Gravure de Philippe Issandou.|Repro © Jean‐Paul Epinette ‐ iCimedia|Jean-Paul Epinette

On l'a connu photographe. Amateur de son pays et des gens qui y vivaient. Amoureux de sa terre. Passeur de sens plus que d'idées. D'émotion plus que de discours. Philippe Issandou a petit à petit délaissé la technologie pour donner à la main sa primauté. Abandonné son Leica pour le sténopé. Puis opté pour le pinceau jusqu'à préférer la gouge du graveur...



La photographie fut pour lui un terrain d'excellence, reconnue par le monde de l'édition et des cimaises. Mais ses dernières expositions remontent à 2005, à Poitiers, Pauillac et Saint-Émilion.

Pour retrouver l'essence des origines, Philippe Issandou s'est écarté petit à petit des artfices techniques alors qu'alentour la technologie multipliait ses prouesses. Il y a bien plus de 30 ans de cela, déjà, il avait choisi d'utiliser un simple appareil photo jouet. De ceux que l'on offrait en cadeau publicitaire.

Philippe Issandou.| © Jean‐Paul Epinette ‐ iCimediaL'essentiel était dans l'image. Dans une relation la plus directe possible avec l'oeuvre. De l'appareil photo il était passé au sténopé, cette simple "boîte" dont l'une des faces est percée d'un minuscule trou par lequel entre la lumière qui impressionne le papier photo sur la surface opposée au trou...

Désormais sur cette pente du "tout-à-la-main", Issandou a délaissé les émulsions photosensibles pour la toile du peintre.  En cinq ans on l'a vu explorer les techniques, les supports et les A-la-manière-de...

Il aurait pu verser dans la compilation, l'inventaire exhaustif. Que nenni. Quelque soit la technique, cela se fait avec un égal bonheur. Car toujours l'émotion domine.

C'est iciencore le cas avec la gravure. Sans doute Issandou avait-il besoin encore plus d'entrer dans le support lui-même. Que l'oeuvre soit le produit direct de sa main. L'oeuvre, ici, c'est la plaque. Celle qui est exposée n'est en fait qu'une impression. Reproduisible.

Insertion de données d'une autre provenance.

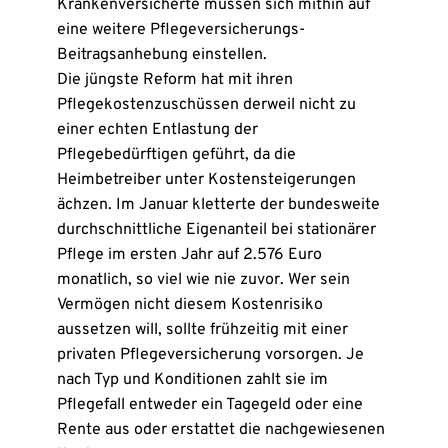
Krankenversicherte müssen sich mithin auf
eine weitere Pflegeversicherungs-
Beitragsanhebung einstellen.
Die jüngste Reform hat mit ihren
Pflegekostenzuschüssen derweil nicht zu
einer echten Entlastung der
Pflegebedürftigen geführt, da die
Heimbetreiber unter Kostensteigerungen
ächzen. Im Januar kletterte der bundesweite
durchschnittliche Eigenanteil bei stationärer
Pflege im ersten Jahr auf 2.576 Euro
monatlich, so viel wie nie zuvor. Wer sein
Vermögen nicht diesem Kostenrisiko
aussetzen will, sollte frühzeitig mit einer
privaten Pflegeversicherung vorsorgen. Je
nach Typ und Konditionen zahlt sie im
Pflegefall entweder ein Tagegeld oder eine
Rente aus oder erstattet die nachgewiesenen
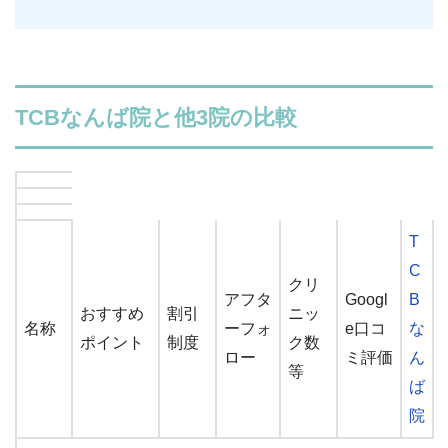
TCBなんば院と他3院の比較
T
C
クリ
アフタ
Googl
B
おすすめ
割引
ニッ
名称
ーフォ
e口コ
な
ポイント
制度
ク数
ロー
ミ評価
ん
等
ば
院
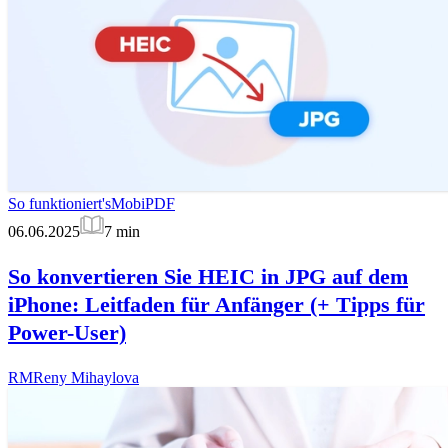
So funktioniert's
MobiPDF
06.06.2025
7
min
So konvertieren Sie HEIC in JPG auf dem
iPhone: Leitfaden für Anfänger (+ Tipps für
Power-User)
RM
Reny Mihaylova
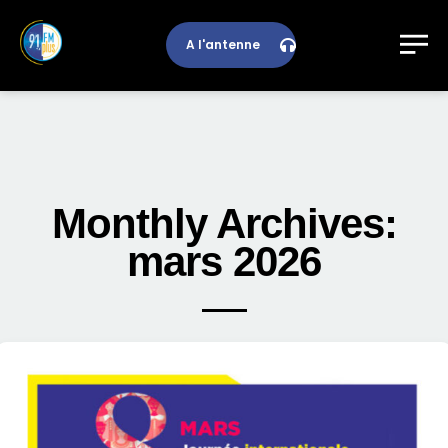
A l'antenne
Monthly Archives:
mars 2026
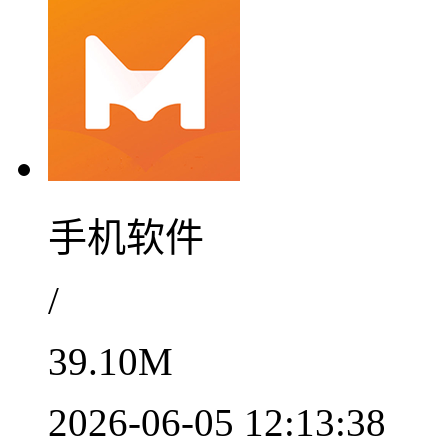
手机软件
/
39.10M
2026-06-05 12:13:38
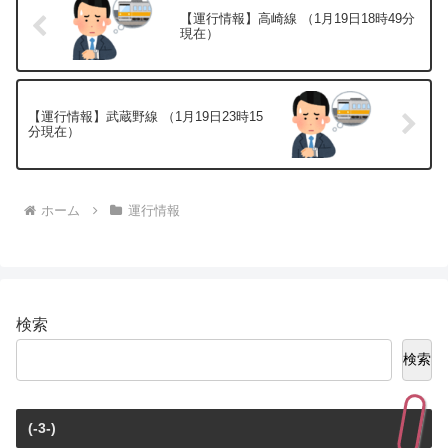
【運行情報】高崎線 （1月19日18時49分
現在）
【運行情報】武蔵野線 （1月19日23時15
分現在）
ホーム
運行情報
検索
検索
(-3-)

L'artiste Issandou est un artisan : «Je grave sur bois ou sur lino, explique-t-il en préambule à son exposition. Inerte au chaud et au froid, le bois est un matériau qui me convient. Plus naturel que les successions d'acide et de vernis. Il demande un travail long et méticuleux. De la force aussi et de la patience. Car je presse à la main. Les tirages sont donc limités.»

► Philippe Issandou expose ses gravures chez M.A Galerie - 1 rue de la Liberté à Monsempron-Libos (Près du cinéma Liberty).